The Turkish government says that the new ruling in Istanbul is necessary to relieve pressure on the city, the biggest refugee hosting province in Turkey by sheer numbers. Nearly 550,000 Syrians are registered there, and the real figure may be as high as a million.
“Refugees and asylum seekers must not be forced to return to any part of Syria as long as the conditions have not been met for safe and voluntary returns,” the European Commission spokesman Carlos Martin Ruiz de Gordejuela said in a statement on 6 August.
Those arrested are taken first to police stations and then to detention centres around Istanbul. From there, buses carry them 500 miles down to the Syrian border in groups of about 100 every Tuesday and Thursday. The Syrians must sign a paper saying that they want to return — but many say that they were forced to do so, or that they did not understand the papers.
“I didn’t sign yet, but everyone who comes here is eventually deported,” one person told The Times. “Sometimes the police force your fingerprint onto the paper.”
Nama, a Syrian living in Gaziantep, told Politico that her husband Mahmoud cannot read or write. “They let him stamp these papers with his thumb without knowing what these papers are,” she said. The whole family has permits to stay in Turkey, she added, but Mahmoud had left his at home the morning he was checked by police. Now he is waiting at the border crossing of Bab al-Hawa, hoping to be allowed back in to Turkey.
“We fled the bombs from the planes in Syria,” Nama said. “Now I am worried about our safety in Turkey.”
There are more than 3.6 million Syrians in Turkey. They are still eligible for “temporary protection”, a quasi-refugee status that grants Syrians the right to be in Turkey, albeit without the full scope of rights articulated in international conventions on refugees.
Getting the necessary paperwork has grown increasingly difficult since 2015, when responsibility for migration procedures passed from the police to the migration ministry, leaving many Syrians without papers. Others are stuck in bureaucratic loops that complicate family and working life.

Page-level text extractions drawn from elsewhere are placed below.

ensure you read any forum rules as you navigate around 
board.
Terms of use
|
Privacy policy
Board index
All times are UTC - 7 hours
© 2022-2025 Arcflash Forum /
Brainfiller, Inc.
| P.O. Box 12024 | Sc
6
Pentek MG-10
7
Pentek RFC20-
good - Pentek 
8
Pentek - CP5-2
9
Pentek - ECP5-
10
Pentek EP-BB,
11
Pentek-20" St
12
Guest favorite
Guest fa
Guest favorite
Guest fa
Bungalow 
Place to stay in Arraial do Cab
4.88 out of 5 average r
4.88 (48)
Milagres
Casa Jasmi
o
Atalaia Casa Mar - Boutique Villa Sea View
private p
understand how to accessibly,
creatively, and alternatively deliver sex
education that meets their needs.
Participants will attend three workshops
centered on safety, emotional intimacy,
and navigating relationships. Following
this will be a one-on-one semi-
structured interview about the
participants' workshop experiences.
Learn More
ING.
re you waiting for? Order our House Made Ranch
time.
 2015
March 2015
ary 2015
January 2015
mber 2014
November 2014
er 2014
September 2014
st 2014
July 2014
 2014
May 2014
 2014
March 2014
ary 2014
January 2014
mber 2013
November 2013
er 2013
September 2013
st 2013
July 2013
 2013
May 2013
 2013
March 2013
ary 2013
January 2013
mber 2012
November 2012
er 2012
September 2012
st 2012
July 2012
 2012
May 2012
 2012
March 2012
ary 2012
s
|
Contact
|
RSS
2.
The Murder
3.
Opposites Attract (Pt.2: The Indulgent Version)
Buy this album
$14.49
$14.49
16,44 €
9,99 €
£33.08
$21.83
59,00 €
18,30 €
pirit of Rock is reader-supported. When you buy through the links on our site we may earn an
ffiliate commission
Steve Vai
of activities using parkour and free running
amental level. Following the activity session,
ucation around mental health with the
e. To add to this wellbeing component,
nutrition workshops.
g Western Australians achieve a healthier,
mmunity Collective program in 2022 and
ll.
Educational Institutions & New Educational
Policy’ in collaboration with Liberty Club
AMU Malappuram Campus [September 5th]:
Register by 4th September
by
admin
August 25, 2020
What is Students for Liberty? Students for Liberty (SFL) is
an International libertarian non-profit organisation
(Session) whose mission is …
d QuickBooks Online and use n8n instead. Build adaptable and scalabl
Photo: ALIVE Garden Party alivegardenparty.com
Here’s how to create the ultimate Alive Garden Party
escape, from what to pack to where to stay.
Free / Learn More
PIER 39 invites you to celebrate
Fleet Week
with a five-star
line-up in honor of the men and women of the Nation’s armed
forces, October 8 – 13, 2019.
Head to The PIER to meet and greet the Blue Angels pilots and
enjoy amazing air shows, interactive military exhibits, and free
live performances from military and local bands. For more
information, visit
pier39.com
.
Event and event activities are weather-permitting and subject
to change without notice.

Officially, Turkey is running a “voluntary return” scheme under which Syrians can choose to give up their temporary protection status and resettle in the 1,500 sq miles of northern Syria controlled by the Turkish army and allied rebel forces. Some 347,000 have already done so, according to Turkish officials.
“Turkey claims it helps Syrians voluntarily return to their country, but threatening to lock them up until they agree to return, forcing them to sign forms, and dumping them in a war zone is neither voluntary nor legal,” Gerry Simpson, associate Emergencies director, told Human Rights Watch. “Turkey should be commended for hosting record numbers of Syrian refugees, but unlawful deportations are not the way forward.”
The deportations mark a turning point for Turkey’s policy on Syrians. For years, the government insisted on keeping its border with Syria open, making Turkey the country hosting the largest number of refugees worldwide.
The crackdown is a way for Mr Erdoğan to win back electoral support as a recent poll showed that only 40 per cent of Turks are now happy for Syrians to live in their city, compared with 72 per cent in February 2016. The ruling Justice and Development Party suffered a huge blow in the Istanbul elections in June.
A July survey showed that just 21 per cent of respondents were willing to be friends or neighbors with Syrians, half the rate it was three years ago. Many accuse Syrians of taking their jobs and overwhelming public services amid a painful economic downturn that unleashed soaring inflation and has put millions of Turks out of work.
The United Nations High Commissioner for Refugees (UNHCR) said in a statement that “the vast majority of Syrian asylum-seekers continue to … need international refugee protection” and that it “calls on states not to forcibly return Syrian nationals and former habitual residents of Syria.”